Anthropology and Linguistics: What do languages teach us about the past? Are there universal laws for each human language?

October 24, 2013 |

KNAW Conference on Diversity and Universals in Language, Culture, and Cognitionimages

Recently the Language Diversity: Genesis, Historical Development, and Cognition Program, initiated by Pieter Muysken (Nijmegen), Maarten Mous (Leiden), and John Nerbonne (Groningen) has been funded by the Royal Netherlands Academy of Arts and Sciences (KNAW). The main aim of this program is to link the themes involved in two major research questions that have been formulated by the KNAW, namely the historical question What do languages teach us about the past? and the cognitive question Are there universal laws for each human language? To this purpose three major conferences have been organized, in which we brought and will bring together Dutch and foreign researchers working on language diversity from a historical and a cognitive perspective. In doing so, we hope to strengthen the specialism by broadening the relationships with other disciplines, such as anthropology, archaeology, ethnohistory, cognitive sciences, and genetics.

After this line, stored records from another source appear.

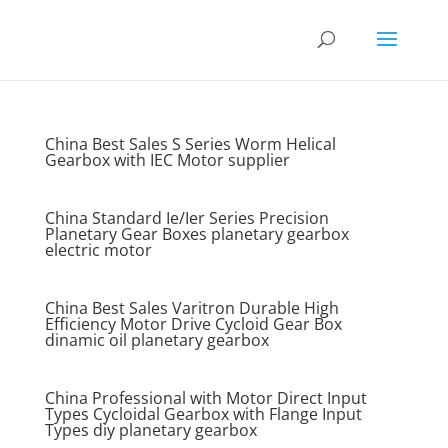
China Best Sales S Series Worm Helical
Gearbox with IEC Motor supplier
China Standard Ie/Ier Series Precision
Planetary Gear Boxes planetary gearbox
electric motor
China Best Sales Varitron Durable High
Efficiency Motor Drive Cycloid Gear Box
dinamic oil planetary gearbox
China Professional with Motor Direct Input
Types Cycloidal Gearbox with Flange Input
Types diy planetary gearbox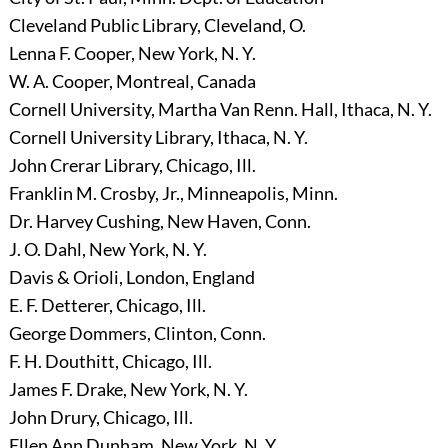
Cleveland Public Library, Cleveland, O.
Lenna F. Cooper, New York, N. Y.
W. A. Cooper, Montreal, Canada
Cornell University, Martha Van Renn. Hall, Ithaca, N. Y.
Cornell University Library, Ithaca, N. Y.
John Crerar Library, Chicago, Ill.
Franklin M. Crosby, Jr., Minneapolis, Minn.
Dr. Harvey Cushing, New Haven, Conn.
J. O. Dahl, New York, N. Y.
Davis & Orioli, London, England
E. F. Detterer, Chicago, Ill.
George Dommers, Clinton, Conn.
F. H. Douthitt, Chicago, Ill.
James F. Drake, New York, N. Y.
John Drury, Chicago, Ill.
Ellen Ann Dunham, New York, N. Y.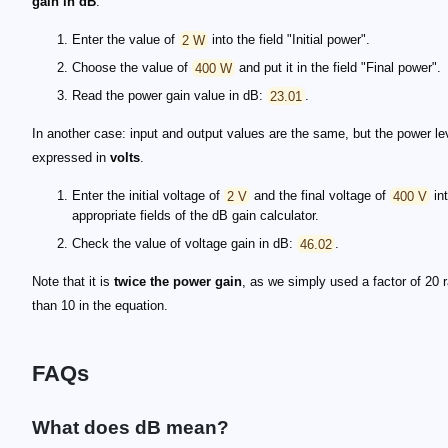
gain in dB
:
Enter the value of
2 W
into the field "Initial power".
Choose the value of
400 W
and put it in the field "Final power".
Read the power gain value in dB:
23.01
.
In another case: input and output values are the same, but the power lev
expressed in
volts
.
Enter the initial voltage of
2 V
and the final voltage of
400 V
int
appropriate fields of the dB gain calculator.
Check the value of voltage gain in dB:
46.02
.
Note that it is
twice the power gain
, as we simply used a factor of 20 r
than 10 in the equation.
FAQs
What does dB mean?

By further developing the different approaches to diversity, major digital linguistic databases can be used systematically in future research in language diversity. Within the various disciplines of humanities different thoughts exist about the weight of universal aspects of human cognition, language, and culture (universalism) and of aspects specific to a particular people or to a certain tradition (relativism). Broadly speaking, whereas within anthropology relativism dominates, within linguistics opinions are strongly divided, while many cognitive scientists (particularly in
the corner of neurocognition) take a universal position. In the last conference in the series of three, Diversity and Universals in Language, Culture, and Cognition, the various dimensions of this controversy will be highlighted in terms of conceptual frameworks, empirical evidence, and research methodology.

The scientific study of human cognition, language, and culture is far from uniform in terms of centrality of explanations based on universal aspects or not. In this conference we want to study the value of universal explanations in terms of conceptual frameworks, empirical evidence, and research methods. Language research over the last 50 years has been characterized by two apparently contradictory tendencies: on the one hand much research has been carried out from the perspective of cognitive science in the areas of linguistic competence, acquisition, and processing. In this research the unity of the human language capacities, as part of the ‘psychic unity of mankind’, is a central postulate. On the other hand, descriptive and comparative linguists have uncovered considerable differences between the languages of the world, which has greatly stretched our view of the boundaries of human language capacities. The key question is how to reconcile these two tendencies.

Questions to be asked include in particular:

1. How are diversity and universals in human behavior perceived and studied in different disciplines?
2. What are the limits of language diversity? What are new insights after decades of grammar writing of hitherto under described languages? In which domains do we still know far too little? Do true universals exist? To what extent do spoken and signed languages have the same properties?
3. Which aspects of our language capacity are responsible for the impressive language diversity? Why are languages so different?
4. Are there differences in language acquisition and in language processing that can be related to structural differences of languages?
5. How does language diversity come about and how does it stabilize? What is the importance of language diversity in evolution?

There is strong tradition in the Netherlands in research in language diversity, in the cognitive basis of languages, and in universal grammar. At this conference we also want to discuss where the future of Dutch linguistics lies, and how to strengthen Dutch research in linguistics in view of these questions and the expectations regarding the main developments in linguistics.